Segment Start: SUPPLIED INFORMATION

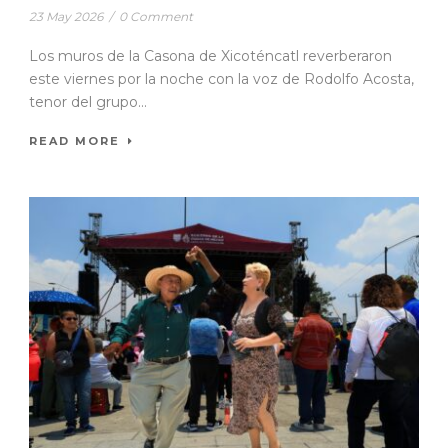
23 May 2026
/
0 Comment
Los muros de la Casona de Xicoténcatl reverberaron
este viernes por la noche con la voz de Rodolfo Acosta,
tenor del grupo...
READ MORE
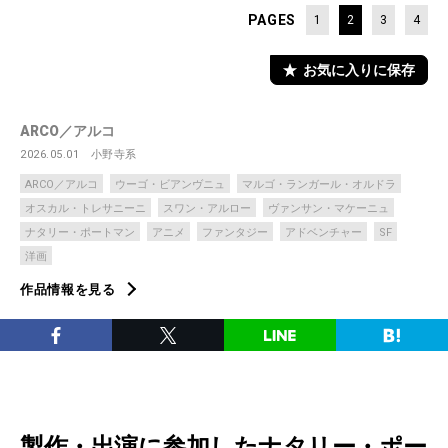
PAGES
1
2
3
4
お気に入りに保存
ARCO／アルコ
2026.05.01
小野寺系
ARCO／アルコ
ウーゴ・ビアンヴニュ
マルゴ・ランガール・オルドラ
オスカル・トレサニーニ
スワン・アルロー
ヴァンサン・マケーニュ
ナタリー・ポートマン
アニメ
ファンタジー
アドベンチャー
SF
洋画
作品情報を見る
製作・出演に参加したナタリー・ポー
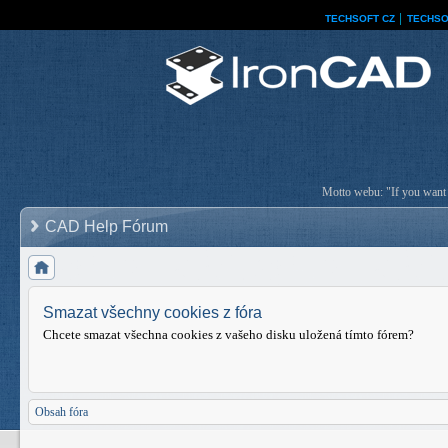
TECHSOFT CZ
│
TECHSO
Motto webu: "If you want a
CAD Help Fórum
Smazat všechny cookies z fóra
Chcete smazat všechna cookies z vašeho disku uložená tímto fórem?
Obsah fóra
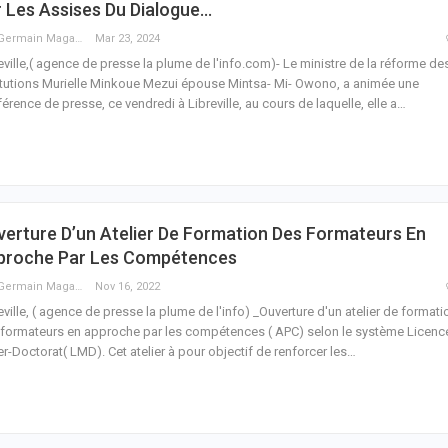
 Les Assises Du Dialogue…
Guy Germain Maganga Nziengui
Mar 23, 2024
eville,( agence de presse la plume de l'info.com)- Le ministre de la réforme de
itutions Murielle Minkoue Mezui épouse Mintsa- Mi- Owono, a animée une
érence de presse, ce vendredi à Libreville, au cours de laquelle, elle a
…
erture D’un Atelier De Formation Des Formateurs En
proche Par Les Compétences
Guy Germain Maganga Nziengui
Nov 16, 2022
eville, ( agence de presse la plume de l'info) _Ouverture d'un atelier de formati
formateurs en approche par les compétences ( APC) selon le système Licenc
er-Doctorat( LMD).
Cet atelier à pour objectif de renforcer les
…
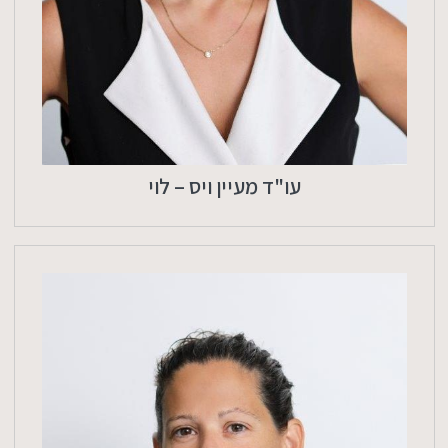
עו"ד מעיין ויס – לוי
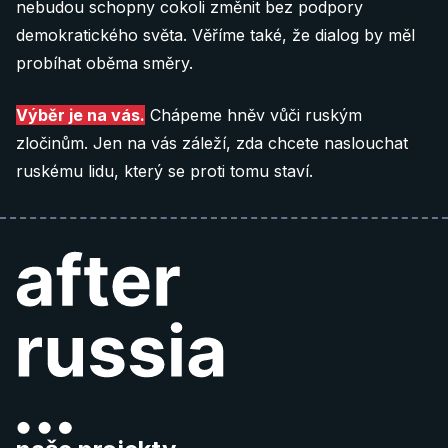
nebudou schopny cokoli změnit bez podpory
demokratického světa. Věříme také, že dialog by měl
probíhat oběma směry.
Výběr je na vás.
Chápeme hněv vůči ruským
zločinům. Jen na vás záleží, zda chcete naslouchat
ruskému lidu, který se proti tomu staví.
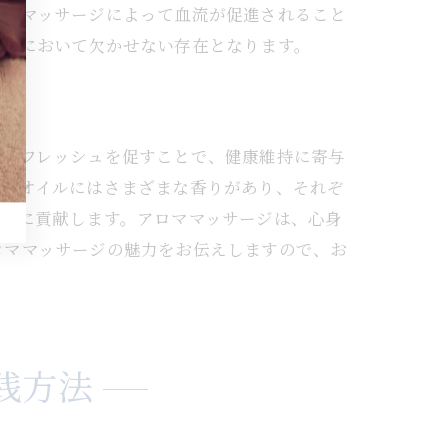
に、マッサージによって血流が促進されること
管理において欠かせない存在となります。
のリフレッシュを促すことで、健康維持に寄与
ロマオイルにはさまざまな香りがあり、それぞ
向上に貢献します。アロママッサージは、心身
ロママッサージの魅力をお伝えしますので、お
践方法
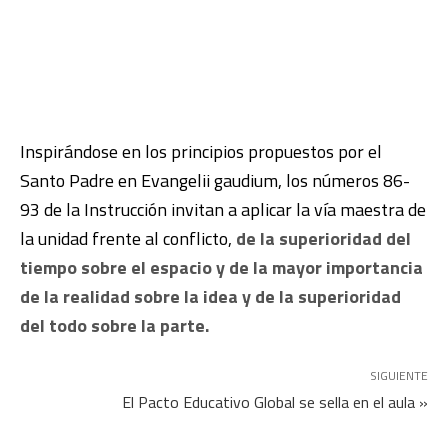
Inspirándose en los principios propuestos por el
Santo Padre en Evangelii gaudium, los números 86-
93 de la Instrucción invitan a aplicar la vía maestra de
la unidad frente al conflicto,
de la superioridad del
tiempo sobre el espacio y de la mayor importancia
de la realidad sobre la idea y de la superioridad
del todo sobre la parte.
SIGUIENTE
El Pacto Educativo Global se sella en el aula »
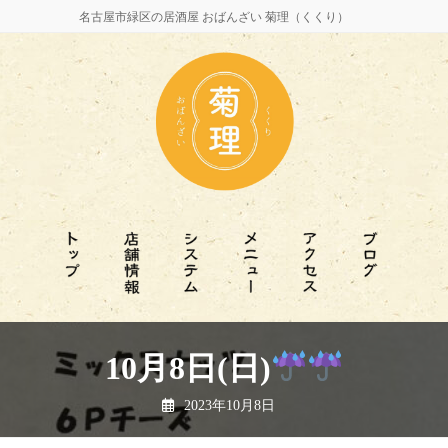
名古屋市緑区の居酒屋 おばんざい 菊理（くくり）
10月8日(日)
2023年10月8日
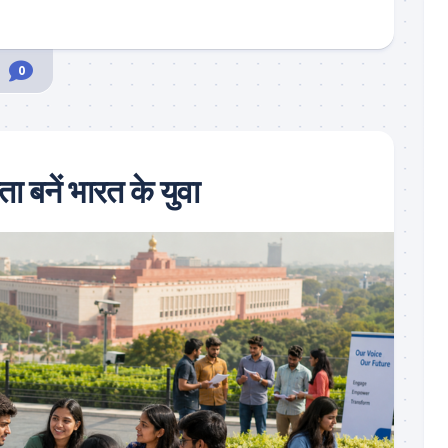
0
ता बनें भारत के युवा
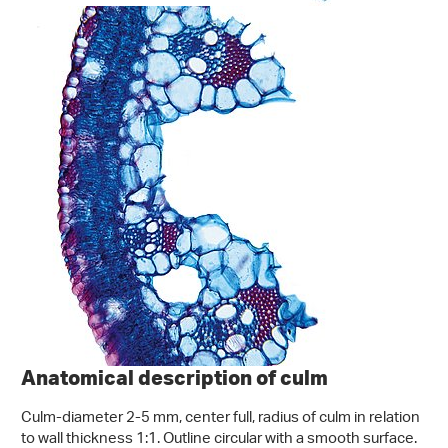
Anatomical description of culm
Culm-diameter 2-5 mm, center full, radius of culm in relation
to wall thickness 1:1. Outline circular with a smooth surface.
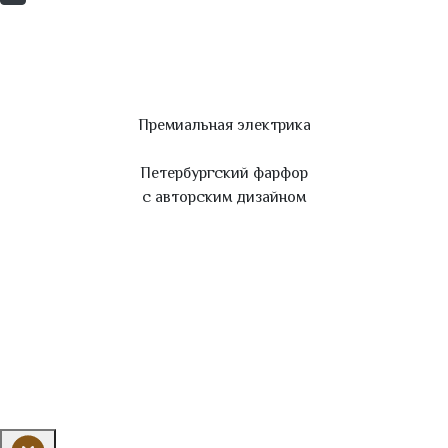
Премиальная электрика
Петербургский фарфор
с авторским дизайном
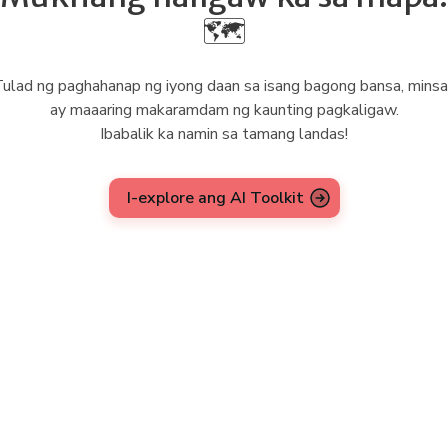
🗺️
ulad ng paghahanap ng iyong daan sa isang bagong bansa, mins
ay maaaring makaramdam ng kaunting pagkaligaw.
Ibabalik ka namin sa tamang landas!
I-explore ang AI Toolkit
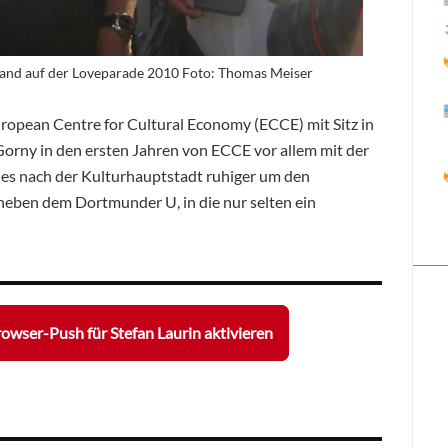
rland auf der Loveparade 2010 Foto: Thomas Meiser
uropean Centre for Cultural Economy (ECCE) mit Sitz in
orny in den ersten Jahren von ECCE vor allem mit der
 es nach der Kulturhauptstadt ruhiger um den
eben dem Dortmunder U, in die nur selten ein
owser-Push für Stefan Laurin aktivieren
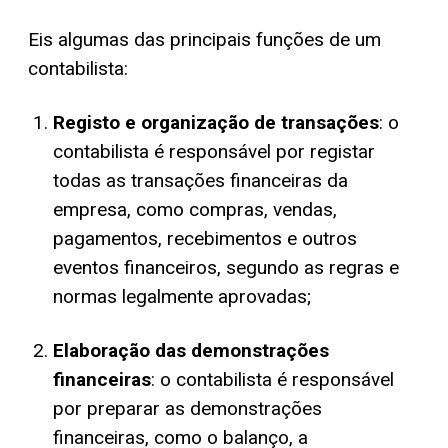
Eis algumas das principais funções de um
contabilista:
Registo e organização de transações
: o
contabilista é responsável por registar
todas as transações financeiras da
empresa, como compras, vendas,
pagamentos, recebimentos e outros
eventos financeiros, segundo as regras e
normas legalmente aprovadas;
Elaboração das demonstrações
financeiras
: o contabilista é responsável
por preparar as demonstrações
financeiras, como o balanço, a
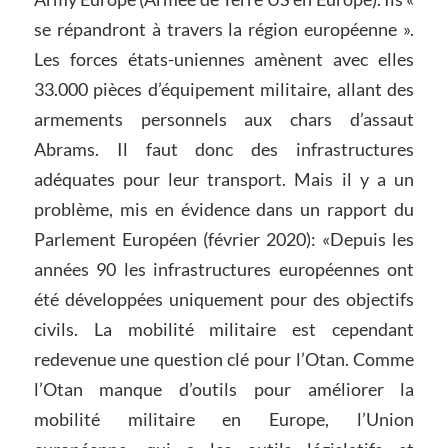
se répandront à travers la région européenne ».
Les forces états-uniennes amènent avec elles
33.000 pièces d’équipement militaire, allant des
armements personnels aux chars d’assaut
Abrams. Il faut donc des infrastructures
adéquates pour leur transport. Mais il y a un
problème, mis en évidence dans un rapport du
Parlement Européen (février 2020): «Depuis les
années 90 les infrastructures européennes ont
été développées uniquement pour des objectifs
civils. La mobilité militaire est cependant
redevenue une question clé pour l’Otan. Comme
l’Otan manque d’outils pour améliorer la
mobilité militaire en Europe, l’Union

Segment End: SUPPLIED INFORMATION

* _WHAT IS EXPECTED_: Go through the listing above and return each line that includes the word "contabilista".

* _RESPONSE TO THE EXERCISE_:
contabilista:
contabilista é responsável por registar
: o contabilista é responsável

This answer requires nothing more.